What is expected = Look through the material below and show every line with the word "Pictures".

════════════════════

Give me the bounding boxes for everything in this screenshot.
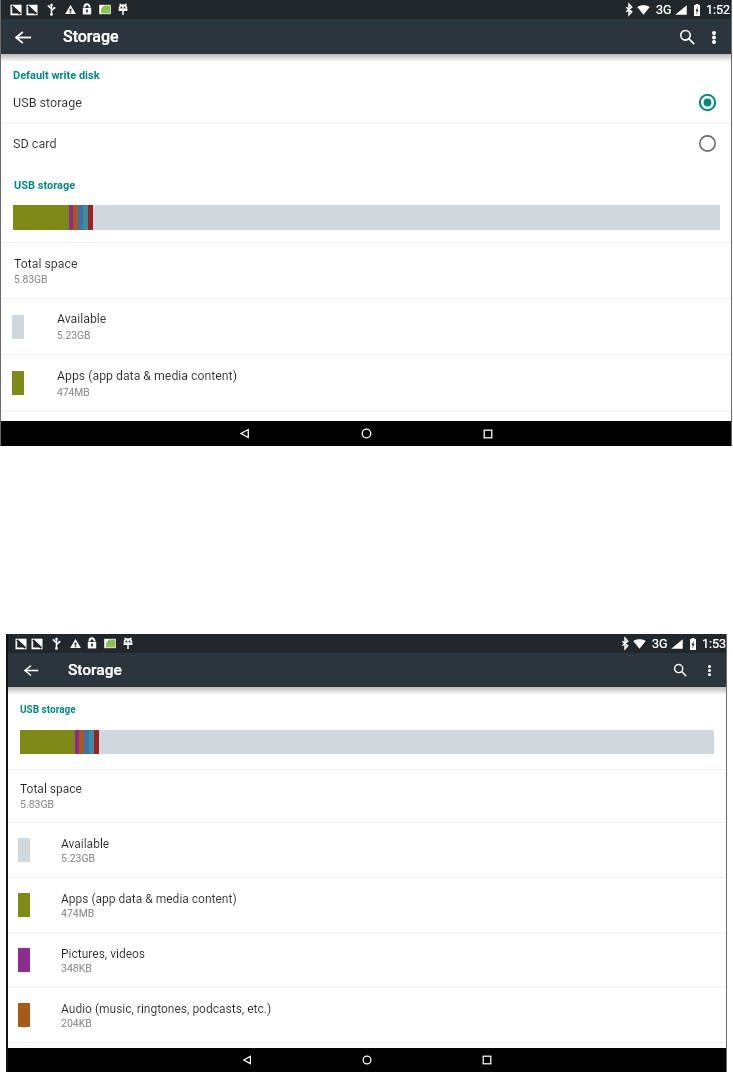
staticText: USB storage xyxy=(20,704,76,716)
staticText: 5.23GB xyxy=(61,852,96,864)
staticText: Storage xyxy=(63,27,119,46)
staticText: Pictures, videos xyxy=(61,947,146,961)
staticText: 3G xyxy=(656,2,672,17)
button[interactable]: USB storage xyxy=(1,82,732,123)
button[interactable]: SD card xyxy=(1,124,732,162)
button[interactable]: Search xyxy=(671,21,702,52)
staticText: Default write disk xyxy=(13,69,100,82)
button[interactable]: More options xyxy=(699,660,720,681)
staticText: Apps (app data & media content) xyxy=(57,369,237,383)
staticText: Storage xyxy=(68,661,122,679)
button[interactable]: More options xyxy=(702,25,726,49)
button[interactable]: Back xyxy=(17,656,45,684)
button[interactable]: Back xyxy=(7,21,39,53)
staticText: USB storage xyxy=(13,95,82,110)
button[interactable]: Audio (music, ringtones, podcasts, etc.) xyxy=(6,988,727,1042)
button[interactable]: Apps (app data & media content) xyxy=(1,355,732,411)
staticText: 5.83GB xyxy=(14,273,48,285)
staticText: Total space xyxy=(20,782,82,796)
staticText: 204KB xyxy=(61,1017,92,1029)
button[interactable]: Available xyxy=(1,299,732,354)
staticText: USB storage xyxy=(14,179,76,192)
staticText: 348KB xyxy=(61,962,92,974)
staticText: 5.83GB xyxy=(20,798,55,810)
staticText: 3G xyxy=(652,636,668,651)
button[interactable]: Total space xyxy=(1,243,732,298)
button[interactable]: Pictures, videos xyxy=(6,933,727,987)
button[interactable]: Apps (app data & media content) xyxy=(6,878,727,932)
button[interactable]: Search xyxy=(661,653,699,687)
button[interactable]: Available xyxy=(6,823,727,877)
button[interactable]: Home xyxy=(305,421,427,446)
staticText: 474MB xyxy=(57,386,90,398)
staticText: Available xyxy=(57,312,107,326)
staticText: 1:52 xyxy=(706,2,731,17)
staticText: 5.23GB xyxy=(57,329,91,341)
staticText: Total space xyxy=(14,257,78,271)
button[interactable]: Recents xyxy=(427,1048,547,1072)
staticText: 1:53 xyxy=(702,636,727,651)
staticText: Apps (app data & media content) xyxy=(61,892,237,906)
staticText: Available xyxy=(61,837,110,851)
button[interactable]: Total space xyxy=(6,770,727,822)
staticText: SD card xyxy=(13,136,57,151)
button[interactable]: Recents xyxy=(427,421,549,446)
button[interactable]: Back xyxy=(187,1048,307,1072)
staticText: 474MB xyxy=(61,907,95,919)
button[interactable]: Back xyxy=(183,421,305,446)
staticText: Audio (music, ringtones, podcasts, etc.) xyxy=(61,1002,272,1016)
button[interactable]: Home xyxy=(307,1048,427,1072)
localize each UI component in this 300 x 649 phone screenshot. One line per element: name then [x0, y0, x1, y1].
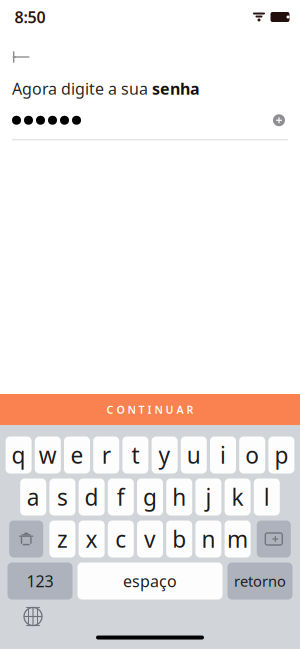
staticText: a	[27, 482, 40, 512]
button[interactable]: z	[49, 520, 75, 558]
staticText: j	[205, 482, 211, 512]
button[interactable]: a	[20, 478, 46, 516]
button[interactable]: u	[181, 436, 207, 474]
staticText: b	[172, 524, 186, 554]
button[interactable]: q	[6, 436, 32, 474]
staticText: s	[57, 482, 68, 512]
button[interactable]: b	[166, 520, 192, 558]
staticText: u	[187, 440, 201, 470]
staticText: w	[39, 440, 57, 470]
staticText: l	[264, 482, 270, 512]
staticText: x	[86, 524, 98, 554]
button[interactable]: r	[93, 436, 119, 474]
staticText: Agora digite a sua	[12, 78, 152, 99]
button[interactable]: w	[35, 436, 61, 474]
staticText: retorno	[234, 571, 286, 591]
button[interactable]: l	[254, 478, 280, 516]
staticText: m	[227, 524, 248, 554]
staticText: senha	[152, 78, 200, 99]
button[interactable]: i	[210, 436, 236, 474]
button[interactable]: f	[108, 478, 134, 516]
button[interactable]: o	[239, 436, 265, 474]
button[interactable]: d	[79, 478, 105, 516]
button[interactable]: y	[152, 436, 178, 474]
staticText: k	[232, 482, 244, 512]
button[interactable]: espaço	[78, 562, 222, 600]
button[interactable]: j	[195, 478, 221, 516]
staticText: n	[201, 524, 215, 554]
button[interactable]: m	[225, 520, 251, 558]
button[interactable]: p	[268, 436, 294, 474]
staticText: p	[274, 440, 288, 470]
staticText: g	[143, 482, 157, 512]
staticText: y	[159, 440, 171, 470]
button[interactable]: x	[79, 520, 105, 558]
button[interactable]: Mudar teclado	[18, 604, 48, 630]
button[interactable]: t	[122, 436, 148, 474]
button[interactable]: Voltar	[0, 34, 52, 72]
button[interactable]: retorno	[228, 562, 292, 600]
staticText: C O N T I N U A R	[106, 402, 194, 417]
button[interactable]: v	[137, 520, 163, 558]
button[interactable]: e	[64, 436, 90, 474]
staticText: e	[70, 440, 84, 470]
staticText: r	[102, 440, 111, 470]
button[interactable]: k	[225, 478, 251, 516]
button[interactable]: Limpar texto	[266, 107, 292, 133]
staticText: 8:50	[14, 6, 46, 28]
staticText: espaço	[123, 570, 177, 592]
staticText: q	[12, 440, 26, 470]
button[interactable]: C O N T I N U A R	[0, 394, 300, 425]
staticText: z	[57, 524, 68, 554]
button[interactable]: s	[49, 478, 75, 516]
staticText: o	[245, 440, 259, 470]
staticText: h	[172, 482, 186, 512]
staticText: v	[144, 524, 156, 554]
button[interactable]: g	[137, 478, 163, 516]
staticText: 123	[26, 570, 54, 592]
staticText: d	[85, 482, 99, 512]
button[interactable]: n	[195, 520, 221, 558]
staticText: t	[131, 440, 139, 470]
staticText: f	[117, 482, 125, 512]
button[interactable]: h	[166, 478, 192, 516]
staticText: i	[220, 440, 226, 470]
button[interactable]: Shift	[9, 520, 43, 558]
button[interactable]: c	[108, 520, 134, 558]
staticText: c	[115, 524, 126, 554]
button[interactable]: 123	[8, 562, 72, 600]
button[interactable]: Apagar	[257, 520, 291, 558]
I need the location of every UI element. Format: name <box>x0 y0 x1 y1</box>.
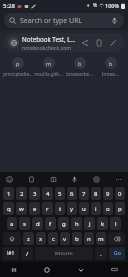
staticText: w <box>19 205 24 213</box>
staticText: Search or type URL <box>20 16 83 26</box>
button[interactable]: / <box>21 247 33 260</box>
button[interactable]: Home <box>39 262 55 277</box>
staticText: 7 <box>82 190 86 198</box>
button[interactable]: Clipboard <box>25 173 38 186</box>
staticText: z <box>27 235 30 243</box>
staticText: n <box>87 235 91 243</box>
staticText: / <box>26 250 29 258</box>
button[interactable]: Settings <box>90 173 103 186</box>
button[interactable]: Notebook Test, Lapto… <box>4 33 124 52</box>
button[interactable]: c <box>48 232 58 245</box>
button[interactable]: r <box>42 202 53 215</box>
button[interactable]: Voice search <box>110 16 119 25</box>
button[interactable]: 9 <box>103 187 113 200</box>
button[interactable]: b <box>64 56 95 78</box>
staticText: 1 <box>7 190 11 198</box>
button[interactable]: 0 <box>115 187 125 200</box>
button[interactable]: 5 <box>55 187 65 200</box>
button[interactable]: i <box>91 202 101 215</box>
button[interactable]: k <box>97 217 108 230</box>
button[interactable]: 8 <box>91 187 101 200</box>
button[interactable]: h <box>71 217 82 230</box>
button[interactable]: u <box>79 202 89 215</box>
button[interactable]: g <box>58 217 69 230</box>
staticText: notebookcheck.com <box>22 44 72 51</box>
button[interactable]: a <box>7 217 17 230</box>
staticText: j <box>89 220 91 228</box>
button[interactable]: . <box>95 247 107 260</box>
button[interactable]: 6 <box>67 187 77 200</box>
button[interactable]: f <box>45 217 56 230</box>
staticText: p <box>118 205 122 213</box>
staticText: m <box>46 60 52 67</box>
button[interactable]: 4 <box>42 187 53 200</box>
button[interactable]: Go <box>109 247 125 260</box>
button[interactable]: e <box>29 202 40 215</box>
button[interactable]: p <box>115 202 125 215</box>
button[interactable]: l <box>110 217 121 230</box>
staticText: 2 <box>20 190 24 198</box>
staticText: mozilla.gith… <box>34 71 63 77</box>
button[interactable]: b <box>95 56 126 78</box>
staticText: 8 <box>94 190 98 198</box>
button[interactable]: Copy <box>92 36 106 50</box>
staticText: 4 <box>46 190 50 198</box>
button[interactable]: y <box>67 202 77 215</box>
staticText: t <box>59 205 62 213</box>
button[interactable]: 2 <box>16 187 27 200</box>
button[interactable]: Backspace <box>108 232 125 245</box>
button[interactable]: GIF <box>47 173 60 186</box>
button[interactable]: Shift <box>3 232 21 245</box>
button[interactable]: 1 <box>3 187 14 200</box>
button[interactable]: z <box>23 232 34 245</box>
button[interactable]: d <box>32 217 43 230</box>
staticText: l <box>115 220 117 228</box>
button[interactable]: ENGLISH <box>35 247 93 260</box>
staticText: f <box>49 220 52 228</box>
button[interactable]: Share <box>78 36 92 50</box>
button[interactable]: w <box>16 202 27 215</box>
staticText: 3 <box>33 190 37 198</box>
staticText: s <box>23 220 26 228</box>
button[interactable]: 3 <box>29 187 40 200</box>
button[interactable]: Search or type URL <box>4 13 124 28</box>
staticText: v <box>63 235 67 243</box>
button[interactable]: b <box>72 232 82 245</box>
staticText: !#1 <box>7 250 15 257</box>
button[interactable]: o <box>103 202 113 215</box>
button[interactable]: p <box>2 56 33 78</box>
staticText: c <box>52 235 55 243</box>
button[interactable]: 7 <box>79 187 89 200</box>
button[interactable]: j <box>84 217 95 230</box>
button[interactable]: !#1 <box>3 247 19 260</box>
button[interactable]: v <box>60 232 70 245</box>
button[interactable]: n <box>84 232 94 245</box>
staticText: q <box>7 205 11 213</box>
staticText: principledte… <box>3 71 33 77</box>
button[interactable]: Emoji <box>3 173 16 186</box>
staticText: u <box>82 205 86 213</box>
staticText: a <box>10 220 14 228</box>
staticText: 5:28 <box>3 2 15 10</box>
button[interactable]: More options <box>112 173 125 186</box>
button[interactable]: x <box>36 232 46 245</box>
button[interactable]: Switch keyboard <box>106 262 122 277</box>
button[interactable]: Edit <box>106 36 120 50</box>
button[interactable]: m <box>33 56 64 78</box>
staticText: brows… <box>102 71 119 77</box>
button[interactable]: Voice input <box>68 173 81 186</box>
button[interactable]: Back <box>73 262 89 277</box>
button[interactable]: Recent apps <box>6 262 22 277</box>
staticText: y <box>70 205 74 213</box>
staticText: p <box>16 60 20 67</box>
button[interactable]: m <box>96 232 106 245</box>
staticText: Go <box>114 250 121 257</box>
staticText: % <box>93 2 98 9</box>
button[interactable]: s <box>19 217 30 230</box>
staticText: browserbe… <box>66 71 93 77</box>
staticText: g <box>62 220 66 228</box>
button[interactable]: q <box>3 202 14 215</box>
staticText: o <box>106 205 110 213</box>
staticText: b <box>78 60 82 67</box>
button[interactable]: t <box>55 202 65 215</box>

════════════════════

Result below =
staticText: Pictures, videos xyxy=(61,947,146,961)
button[interactable]: Pictures, videos xyxy=(6,933,727,987)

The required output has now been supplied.